2019年01月22日

続 長文のコメント到来

 ファイン化について、HOの世界でも同じようなことが起こっています。車輪の厚さがだんだん薄くなり、ファイン規格よりファイン化してきました。あるメーカーの人に、HO規格から外れた車輪をどうして作るのか聞いたことがありますが、
「問題があるのは承知しているが、客の要望なので仕方がない。」
と言っていました。
 私はNMRA規格の車輪をできるだけ選んで使用しています。規格外れの車輪で問題がないのか気になっていましたが、やはり問題になっているようです。問題は車輪がファイン化しているにもかかわらず、線路は旧態依然していることです。フレキシブルレールが16.5 mmではなく17 mmであることは何とかなっても、ポイントはNMRA規格外(ファインと逆方向)です。あるブログのコメントに、車輌と線路の相性があり脱線する場合がある、と書いてありましたが、線路と車輪の物理的関係に相性があるとは笑止千万です。現在発売されているファイン形状に似た車輪は、バックゲージが変わっていないことを付け加えておきます。

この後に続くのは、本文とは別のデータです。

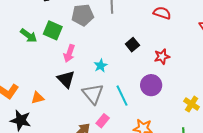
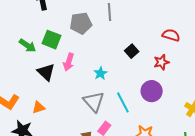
red semicircle: (162, 13) -> (171, 35), moved
black triangle: (66, 79) -> (46, 72), moved

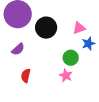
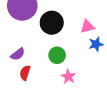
purple semicircle: (18, 49) -> (18, 54), moved
green circle: (71, 58) -> (57, 55), moved

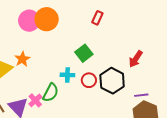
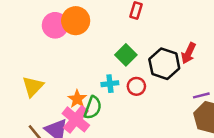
orange star: (22, 59) -> (77, 99), moved
black hexagon: (112, 81) -> (164, 64), moved
pink cross: (35, 100) -> (76, 119), size x1.6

 フログの欠線部については、NMRAの線路の規格でも”キモ”と言える部分で、結果としてハンドスパイク以外に対策はないと感じたところです。HOにおいても問題は同じで、既製品のポイント通過時は落ち込み、音がします。脱線の原因となることも多々あります。自作してフログを規格通りにすると、落ち込みもほどんどなく滑らかに走行します。OもHOも同じですね。ただ広いフランジウェイが当たり前になっているためか、バックゲージが狭い車輪が見かけられ、ガードレールにぶつかることがあります。入線前の車輪チェックは必須です。薄い車輪を何とか通過させるために、既製品はフランジウェイを埋めています。何十万円もする超精密機関車がフランジの先端で走行するわけです。プラレールと同じです。私にはまったく妥協できないところです。脱線にもつながります。私のレイアウトでは、ハンドスパイクのポイントでの脱線はほぼゼロになりました。既製品のポイントも使っていますが、いいろいろ調整しても安心できません。余談ですが、自作のポイントをヨーロッパのハイフランジが問題なく通過したのには、驚きました。フランジウェイを埋めていない成果?です。 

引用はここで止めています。